Nevertheless, the difficulty remains: that which is impossible for humans, but possible for God: what exactly does Jesus have in mind here? What does God do to effect this salvation? As the narrative of Mark moves forward toward Jesus’ own giving up of himself on the cross, we come to understand that Jesus recapitulates God’s original giving of Godself in order that all creation might be. God ‘s eternal nature and action is to be unreservedly gracious. As David Bentley Hart writes,
“God gives and forgives; he fore-gives and gives again. There is no calculable economy in this trinitarian discourse of love, to which creation is graciously admitted. There is only the gift and the restoration of the gift, the love that the gift declares, the motion of a giving that is infinite, which comprehends every sacrifice made according to love, and which overcomes every sacrifice made for the sake of power” (The Beauty of the Infinite: The Aesthetics of Christian Truth. Grand Rapids, Michigan, Wm. B. Eerdmans Publishing Co ., p.351).
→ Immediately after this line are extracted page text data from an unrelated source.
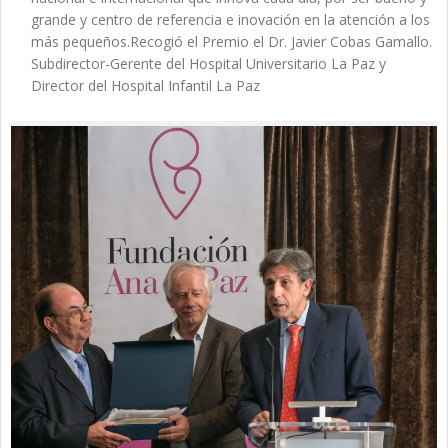
grande y centro de referencia e inovación en la atención a los
más pequeños.Recogió el Premio el Dr. Javier Cobas Gamallo.
Subdirector-Gerente del Hospital Universitario La Paz y
Director del Hospital Infantil La Paz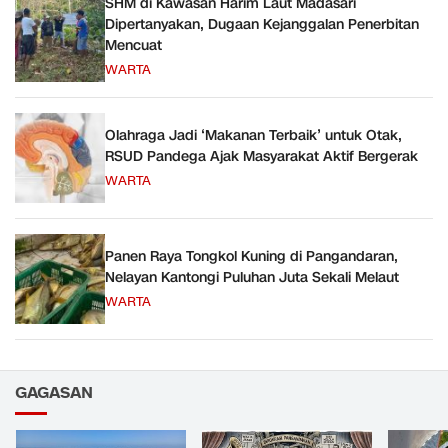
SHM di Kawasan Harim Laut Madasari
Dipertanyakan, Dugaan Kejanggalan Penerbitan
Mencuat
WARTA
Olahraga Jadi ‘Makanan Terbaik’ untuk Otak,
RSUD Pandega Ajak Masyarakat Aktif Bergerak
WARTA
Panen Raya Tongkol Kuning di Pangandaran,
Nelayan Kantongi Puluhan Juta Sekali Melaut
WARTA
GAGASAN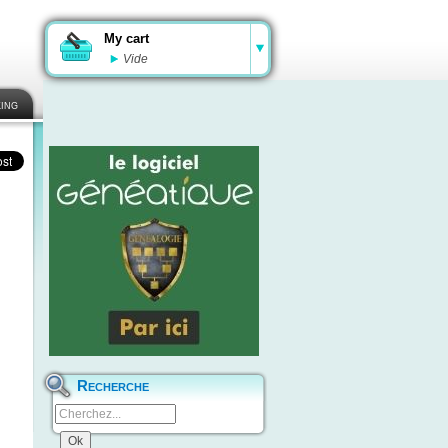
My cart
Vide
ing
Recherche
Giving up one’s possession and following Jesus is, in Amos’ phrase, to seek the Lord and live (Amos 5:6). Another version of this narrative of giving up of self is close at hand, of course, in the second reading from the letter to the Hebrews, of special interest to us in view of Mark’s insistence that Jesus displaces the temple: Jesus is seen as the high priest of the cosmos, who passed through the heavens in order to be tested in every way that we are, “yet without sin” (Hebrews 4:15)—without, that is, reservation of self for the sake of self. Participating now in his life, we can therefore “approach the throne of grace with boldness, so that we may receive mercy and find grace to help in time of need” (Hebrews 4:16). What was impossible for the rich man, clinging to his possessions, becomes possible for us, in the same moment that our relationship to creation is restored, dwelling in it, as we do, by God’s grace alone.